What we have here is a query joining four tables. We start with CustomerPricePlan and CustomerPricePlanDetail. For whatever reason, ECI2 made the design decision to separate a number of tables this way. I’m not enough of a DBA to argue the choice as good or bad. It just drives me as a developer a bit batty needing to join tables together. There is CustomerPricePlan, which holds high-level data on contracts (ECI2 can call them what they like, I don’t know that I’ll ever come to refer to them as anything but contracts). This includes the contract code, start and end dates, pricing parameters, fixed versus flexible, etc. We’re left joining it with CustomerPricePlanDetail, which is really the guts of contracts – all the items and the corresponding pricing. We use the usual CustomerPricePlan.Id = CustomerPricePlanDetail.PricePlanId to make that happen. We left join Item to ItemVendor next. Then we take those two pairs and left join our PricePlan tables with our Item tables using ItemId to match them up.

Really, what I’d like to demonstrate here is that, assuming you don’t lose track of your tables and joins, you can join together an arbitrary number of tables. It’s a powerful thing to be able to pull data from across the system nearly disregarding the original sources. It’s a bit like a game of 6 degrees – you could likely perform a massive number of joins and return data from very nearly the system as a whole. All you need to find is a common column between two tables to join them together. Data miners might salivate at the prospect.
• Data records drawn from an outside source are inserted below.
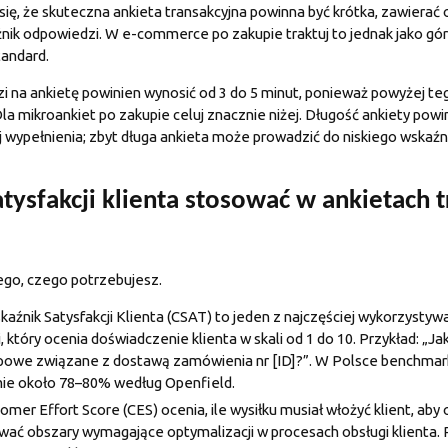
ę, że skuteczna ankieta transakcyjna powinna być krótka, zawierać o
ik odpowiedzi. W e-commerce po zakupie traktuj to jednak jako gór
tandard.
 na ankietę powinien wynosić od 3 do 5 minut, ponieważ powyżej te
a mikroankiet po zakupie celuj znacznie niżej. Długość ankiety pow
 jej wypełnienia; zbyt długa ankieta może prowadzić do niskiego wskaź
atysfakcji klienta stosować w ankietach 
ego, czego potrzebujesz.
aźnik Satysfakcji Klienta (CSAT) to jeden z najczęściej wykorzysty
, który ocenia doświadczenie klienta w skali od 1 do 10. Przykład: „J
powe związane z dostawą zamówienia nr [ID]?”. W Polsce benchm
mie około 78–80%
według Openfield
.
mer Effort Score (CES) ocenia, ile wysiłku musiał włożyć klient, aby 
ać obszary wymagające optymalizacji w procesach obsługi klienta. P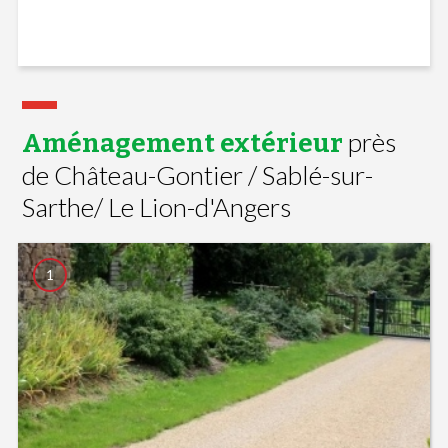
près
Aménagement extérieur
de Château-Gontier / Sablé-sur-
Sarthe/ Le Lion-d'Angers
1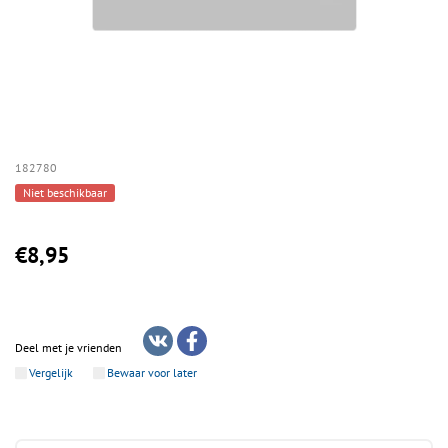
182780
Niet beschikbaar
€8,95
Deel met je vrienden
Vergelijk
Bewaar voor later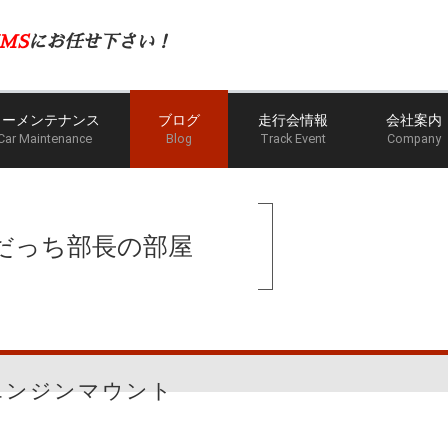
MS
にお任せ下さい！
カーメンテナンス
ブログ
走行会情報
会社案内
Car Maintenance
Blog
Track Event
Company
ホー
だっち部長の部屋
エンジンマウント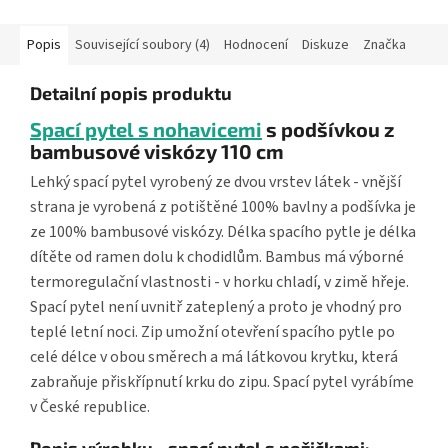
Popis
Související soubory (4)
Hodnocení
Diskuze
Značka
Detailní popis produktu
Spací pytel s nohavicemi
s podšívkou z
bambusové viskózy 110 cm
Lehký spací pytel vyrobený ze dvou vrstev látek - vnější
strana je vyrobená z potištěné 100% bavlny a podšívka je
ze 100% bambusové viskózy. Délka spacího pytle je délka
dítěte od ramen dolu k chodidlům. Bambus má výborné
termoregulační vlastnosti - v horku chladí, v zimě hřeje.
Spací pytel není uvnitř zateplený a proto je vhodný pro
teplé letní noci. Zip umožní otevření spacího pytle po
celé délce v obou směrech a má látkovou krytku, která
zabraňuje přiskřípnutí krku do zipu. Spací pytel vyrábíme
v České republice.
Popis výrobku - spací pytel s nožičkami: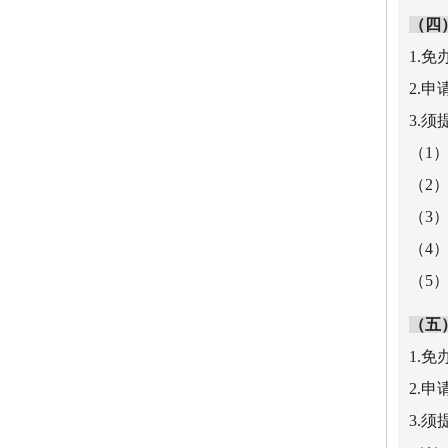
（四
1.
2.
3.
（1
（2
（3
（4
（5
（五
1.
2.
3.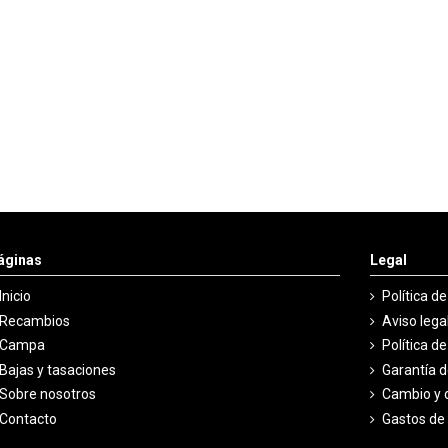
áginas
Legal
Inicio
Política d
Recambios
Aviso lega
Campa
Política d
Bajas y tasaciones
Garantía 
Sobre nosotros
Cambio y 
Contacto
Gastos de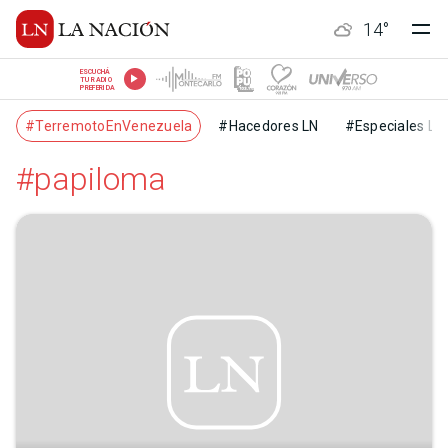
14
°
ESCUCHÁ
TU RADIO
PREFERIDA
#TerremotoEnVenezuela
#Hacedores LN
#Especiales LN
#papiloma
Open this up in a browser and search on our trusty SAN 30001, and your results should look a little something like this:


Item by Contract Results

Click for full size

Only with dollar figures instead of blurs, hopefully. This might take a bit of time to run, which is why the file is using ini_set to change the maximum execution time of the script to five minutes. By default, the maximum time a script is allowed to run is 30 seconds. It’s a safety thing, along with being something that can save you some aggravation. If you have a runaway script or something with an infinite loop, it’s nice to eventually have it die so you can debug it. Otherwise you might stare at the loading screen forever.

Notice also that we have a GP figure on the furthest-right column. This is something we calculate in the backend PHP, as it isn’t something the SQL Server keeps track of itself. The way we do that in PHP is like so:

$gp = round(@(($row[3] - $row[4]) / $row[3]), 4) * 100;
$gp = number_format($gp, 2, '.', '') . '%';

That is, sell minus cost, divided by sell. Then we multiply it by one hundred and round it to two decimal places. A number_format to force two decimal places (which adds a zero in case you have a result that’s an even single-digit to the right of the decimal) and tack a decimal sign to the end and we’ve got our GP.

We do something similar with the cost and sell – concatenate a dollar sign to the front and number_format to force two decimal places. Obviously you don’t need the dollar sign, but I find I read tables like this more effectively when it’s there.

I’ve given you a report that will give a list of contracts for a given item. You can easily add other columns from any of the tables used. You could pull in results from other tables without much difficulty, if you have a column to join on one of the existing tables. Keep in mind that the cost it pulls is the Purchasing Vendor cost. I’ve realized recently realized I should be able to handle stocking items, as well, as in our model we leave a wholesaler as the P.Vendor. With a check on the item’s class, we could easily point our query that direction to handle items we bring in direct versus wholesale. I’ll leave that for a later update, however.